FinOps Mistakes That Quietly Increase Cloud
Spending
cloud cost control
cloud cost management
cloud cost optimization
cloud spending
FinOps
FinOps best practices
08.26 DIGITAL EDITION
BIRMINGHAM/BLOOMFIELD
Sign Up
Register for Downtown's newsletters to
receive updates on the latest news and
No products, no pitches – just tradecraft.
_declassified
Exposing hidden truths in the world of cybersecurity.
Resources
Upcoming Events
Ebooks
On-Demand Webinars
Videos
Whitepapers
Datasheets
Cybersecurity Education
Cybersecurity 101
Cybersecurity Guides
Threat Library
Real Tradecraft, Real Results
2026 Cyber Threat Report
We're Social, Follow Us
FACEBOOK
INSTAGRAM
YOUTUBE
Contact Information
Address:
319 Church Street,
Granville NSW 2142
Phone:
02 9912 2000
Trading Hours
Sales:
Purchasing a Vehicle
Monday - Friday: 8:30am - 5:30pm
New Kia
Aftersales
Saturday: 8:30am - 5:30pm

--

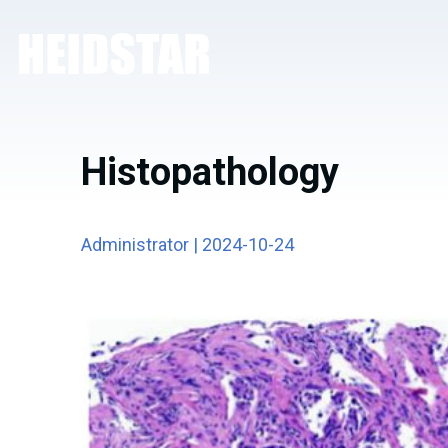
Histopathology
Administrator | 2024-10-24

...

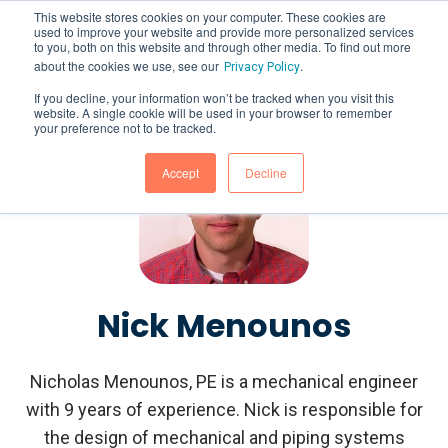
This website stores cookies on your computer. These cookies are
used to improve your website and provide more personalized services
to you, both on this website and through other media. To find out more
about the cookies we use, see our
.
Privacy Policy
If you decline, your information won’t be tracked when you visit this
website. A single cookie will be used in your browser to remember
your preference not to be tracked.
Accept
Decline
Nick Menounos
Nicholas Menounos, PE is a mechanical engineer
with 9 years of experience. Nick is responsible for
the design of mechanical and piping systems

== Assignment ==
Every line above from the line with "receive updates on the latest news and" to the line with "Saturday: 8:30am - 5:30pm", inclusive, must be returned exactly; no other line belongs in the reply.

== Result ==
receive updates on the latest news and
No products, no pitches – just tradecraft.
_declassified
Exposing hidden truths in the world of cybersecurity.
Resources
Upcoming Events
Ebooks
On-Demand Webinars
Videos
Whitepapers
Datasheets
Cybersecurity Education
Cybersecurity 101
Cybersecurity Guides
Threat Library
Real Tradecraft, Real Results
2026 Cyber Threat Report
We're Social, Follow Us
FACEBOOK
INSTAGRAM
YOUTUBE
Contact Information
Address:
319 Church Street,
Granville NSW 2142
Phone:
02 9912 2000
Trading Hours
Sales:
Purchasing a Vehicle
Monday - Friday: 8:30am - 5:30pm
New Kia
Aftersales
Saturday: 8:30am - 5:30pm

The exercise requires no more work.